Growing pains: Kids at Wakatipu High School will have to use temporary classrooms while the school's being expanded

Most Wakatipu High students could be studying in temporary classrooms next year, just three years after the school moved into new premises.

This less-than-ideal situation arises as the school prepares for a building programme that’ll extend its capacity from 1200 to 1800 students.

The disruption will occur as the extension’s tacked onto the present complex, and also because there’ll be modifications to the current building, principal Steve Hall explains.

The new elements are eight learning spaces, at the same two-storey height as the existing main block, a doubling of the gym, two basketball courts, a new storage shed and more carparks.

It’s not confirmed yet, but Hall’s picking that contractors will start work in May.

He says it would be better if the disruptive work starts late this year, when senior students begin finishing their school year early.

However, he concedes there’s a chance most teaching next year will take place in temporary classrooms – described as “modular transportable buildings” – ahead of a hoped-for end-of-year completion date.

Just how many students will be affected, and for how long, is still being worked out, he says.

“There’s basically a trade-off between disruption and completion.

“If we want very, very little disruption, and the [contractor’s] only allowed to work on tiny, tiny bits of the [present] building at any one time, the completion will be a long time [away].”

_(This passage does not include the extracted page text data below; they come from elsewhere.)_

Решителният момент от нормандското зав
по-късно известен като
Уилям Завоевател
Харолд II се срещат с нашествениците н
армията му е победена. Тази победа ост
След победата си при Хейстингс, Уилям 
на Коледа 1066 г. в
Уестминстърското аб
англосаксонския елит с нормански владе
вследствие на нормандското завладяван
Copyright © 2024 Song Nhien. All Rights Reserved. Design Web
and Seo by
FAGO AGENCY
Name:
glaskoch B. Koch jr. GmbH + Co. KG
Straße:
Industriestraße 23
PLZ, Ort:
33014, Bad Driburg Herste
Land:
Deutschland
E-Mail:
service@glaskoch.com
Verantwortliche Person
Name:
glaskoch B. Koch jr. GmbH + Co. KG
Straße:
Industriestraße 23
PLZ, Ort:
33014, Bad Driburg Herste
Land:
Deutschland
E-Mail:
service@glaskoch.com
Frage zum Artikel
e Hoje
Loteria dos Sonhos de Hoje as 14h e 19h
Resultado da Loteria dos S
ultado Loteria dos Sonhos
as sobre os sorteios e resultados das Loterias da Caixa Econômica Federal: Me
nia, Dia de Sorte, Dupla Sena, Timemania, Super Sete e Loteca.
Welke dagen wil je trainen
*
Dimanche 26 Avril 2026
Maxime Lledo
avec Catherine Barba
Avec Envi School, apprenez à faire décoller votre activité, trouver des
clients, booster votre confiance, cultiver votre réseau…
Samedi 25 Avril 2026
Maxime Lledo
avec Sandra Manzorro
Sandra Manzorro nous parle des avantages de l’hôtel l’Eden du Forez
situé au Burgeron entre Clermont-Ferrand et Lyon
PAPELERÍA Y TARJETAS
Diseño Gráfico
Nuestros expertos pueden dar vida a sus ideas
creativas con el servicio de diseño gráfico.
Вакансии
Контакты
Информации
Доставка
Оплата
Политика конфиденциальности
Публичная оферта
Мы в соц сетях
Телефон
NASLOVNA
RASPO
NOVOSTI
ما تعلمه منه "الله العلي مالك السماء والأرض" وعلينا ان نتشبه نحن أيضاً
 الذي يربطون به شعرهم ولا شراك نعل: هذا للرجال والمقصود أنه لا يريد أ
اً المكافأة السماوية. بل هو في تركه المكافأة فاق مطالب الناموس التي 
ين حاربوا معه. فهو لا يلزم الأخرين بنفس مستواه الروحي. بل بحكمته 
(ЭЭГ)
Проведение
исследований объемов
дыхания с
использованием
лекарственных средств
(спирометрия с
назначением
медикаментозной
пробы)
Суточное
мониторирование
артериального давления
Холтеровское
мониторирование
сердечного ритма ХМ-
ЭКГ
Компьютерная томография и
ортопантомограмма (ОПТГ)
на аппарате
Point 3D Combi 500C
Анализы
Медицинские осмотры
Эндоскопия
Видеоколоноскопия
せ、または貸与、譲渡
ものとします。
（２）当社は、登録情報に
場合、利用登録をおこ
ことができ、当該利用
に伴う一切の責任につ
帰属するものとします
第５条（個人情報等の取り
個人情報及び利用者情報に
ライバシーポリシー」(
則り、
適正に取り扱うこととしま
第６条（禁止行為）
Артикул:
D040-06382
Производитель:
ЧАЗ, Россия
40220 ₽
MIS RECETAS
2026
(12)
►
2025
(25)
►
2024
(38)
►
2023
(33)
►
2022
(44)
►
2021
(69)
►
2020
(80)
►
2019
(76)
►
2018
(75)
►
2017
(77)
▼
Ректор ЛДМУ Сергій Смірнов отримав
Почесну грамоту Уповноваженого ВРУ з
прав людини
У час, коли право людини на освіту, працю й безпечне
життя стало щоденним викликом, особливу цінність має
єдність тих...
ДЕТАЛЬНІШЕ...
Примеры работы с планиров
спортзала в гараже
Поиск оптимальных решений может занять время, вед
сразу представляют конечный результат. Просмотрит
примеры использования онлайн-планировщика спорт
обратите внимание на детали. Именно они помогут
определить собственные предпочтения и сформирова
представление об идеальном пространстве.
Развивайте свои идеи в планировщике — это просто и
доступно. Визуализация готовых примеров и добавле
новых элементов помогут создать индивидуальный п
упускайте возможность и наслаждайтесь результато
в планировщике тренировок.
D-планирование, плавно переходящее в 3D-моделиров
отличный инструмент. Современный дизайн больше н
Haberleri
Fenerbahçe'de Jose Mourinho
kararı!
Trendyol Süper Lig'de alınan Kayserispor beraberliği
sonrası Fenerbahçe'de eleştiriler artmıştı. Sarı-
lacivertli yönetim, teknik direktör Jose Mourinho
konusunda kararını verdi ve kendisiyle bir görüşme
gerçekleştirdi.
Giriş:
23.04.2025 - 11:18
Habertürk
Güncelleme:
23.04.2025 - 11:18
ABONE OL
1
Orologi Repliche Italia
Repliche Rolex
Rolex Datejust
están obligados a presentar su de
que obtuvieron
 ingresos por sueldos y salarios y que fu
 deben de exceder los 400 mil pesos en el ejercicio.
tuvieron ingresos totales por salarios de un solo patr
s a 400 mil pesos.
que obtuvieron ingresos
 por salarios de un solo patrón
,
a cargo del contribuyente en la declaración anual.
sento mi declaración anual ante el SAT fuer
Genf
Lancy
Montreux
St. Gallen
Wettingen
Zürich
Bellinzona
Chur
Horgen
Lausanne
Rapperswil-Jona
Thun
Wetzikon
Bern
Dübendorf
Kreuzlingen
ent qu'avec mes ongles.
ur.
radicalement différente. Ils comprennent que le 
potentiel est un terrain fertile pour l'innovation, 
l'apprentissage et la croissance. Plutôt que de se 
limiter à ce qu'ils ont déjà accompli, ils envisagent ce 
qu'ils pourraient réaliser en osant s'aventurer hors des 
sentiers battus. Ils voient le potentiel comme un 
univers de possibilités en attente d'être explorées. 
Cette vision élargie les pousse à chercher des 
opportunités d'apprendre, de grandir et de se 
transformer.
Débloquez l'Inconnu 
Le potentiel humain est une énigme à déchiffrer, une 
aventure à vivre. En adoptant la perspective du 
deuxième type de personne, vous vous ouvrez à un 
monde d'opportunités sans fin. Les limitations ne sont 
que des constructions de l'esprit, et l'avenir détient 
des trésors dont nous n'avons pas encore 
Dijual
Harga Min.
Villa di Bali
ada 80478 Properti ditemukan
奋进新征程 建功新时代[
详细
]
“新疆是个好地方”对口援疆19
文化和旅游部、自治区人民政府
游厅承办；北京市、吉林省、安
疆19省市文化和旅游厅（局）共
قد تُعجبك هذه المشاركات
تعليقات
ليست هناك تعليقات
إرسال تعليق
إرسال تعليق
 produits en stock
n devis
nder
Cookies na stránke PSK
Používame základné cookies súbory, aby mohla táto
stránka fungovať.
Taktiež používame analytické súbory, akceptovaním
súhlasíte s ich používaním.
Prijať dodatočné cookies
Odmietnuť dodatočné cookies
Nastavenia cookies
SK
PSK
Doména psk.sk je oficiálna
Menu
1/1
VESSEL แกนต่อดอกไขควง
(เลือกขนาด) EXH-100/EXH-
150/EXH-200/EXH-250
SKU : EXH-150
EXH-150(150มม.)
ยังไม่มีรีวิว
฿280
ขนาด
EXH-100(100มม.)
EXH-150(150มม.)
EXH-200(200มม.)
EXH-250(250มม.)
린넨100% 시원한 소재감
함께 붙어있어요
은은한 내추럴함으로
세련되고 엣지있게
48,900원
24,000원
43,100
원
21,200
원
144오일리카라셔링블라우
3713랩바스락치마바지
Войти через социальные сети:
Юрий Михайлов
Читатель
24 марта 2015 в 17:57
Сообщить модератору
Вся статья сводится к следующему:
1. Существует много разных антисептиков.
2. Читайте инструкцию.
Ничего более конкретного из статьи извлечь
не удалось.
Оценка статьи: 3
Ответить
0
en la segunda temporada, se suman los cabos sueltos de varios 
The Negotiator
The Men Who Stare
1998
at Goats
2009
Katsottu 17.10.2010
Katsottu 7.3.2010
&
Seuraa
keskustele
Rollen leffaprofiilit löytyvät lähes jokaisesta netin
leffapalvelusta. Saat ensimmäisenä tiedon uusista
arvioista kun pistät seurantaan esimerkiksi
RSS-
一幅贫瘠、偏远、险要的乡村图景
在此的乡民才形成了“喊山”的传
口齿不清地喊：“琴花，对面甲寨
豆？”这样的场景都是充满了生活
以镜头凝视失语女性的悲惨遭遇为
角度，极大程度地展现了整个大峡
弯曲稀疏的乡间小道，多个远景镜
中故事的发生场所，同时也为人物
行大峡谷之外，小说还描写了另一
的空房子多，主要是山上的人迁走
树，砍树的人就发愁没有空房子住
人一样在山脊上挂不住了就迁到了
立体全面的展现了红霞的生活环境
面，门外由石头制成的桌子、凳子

However, whatever the disruption, Hall’s confident students and staff will cope.

“The good thing is we’ve shown we can deal with significant change, like we did moving from the old school to this school.

“There’s no question that when this is done, it’s going to be absolutely fantastic, we’ll have lots of space.

“It’s one of those things where, short term, it’s going to be a nuisance, but long term, this is fantastic.”

He’s also delighted that work will start this year as the school’s roll is already close to 1100.

“That’s why we’ve been pushing to get this work done, because we are just continuing to grow.”

In fact, Hall says the first meeting held to plan phase two occurred before the school moved two years ago.

“In a perfect world, this would have all been done in round one, but it wasn’t, so we just need to manage ourselves as we go through this second phase.”

As to when the school hits the 1800-student ceiling, he says the current projection, which needs updating, is 2027-28.

“What we understand from the Ministry [of Education] is when we get to 1800, they will have to build another high school.

“That’s our most recent understanding.”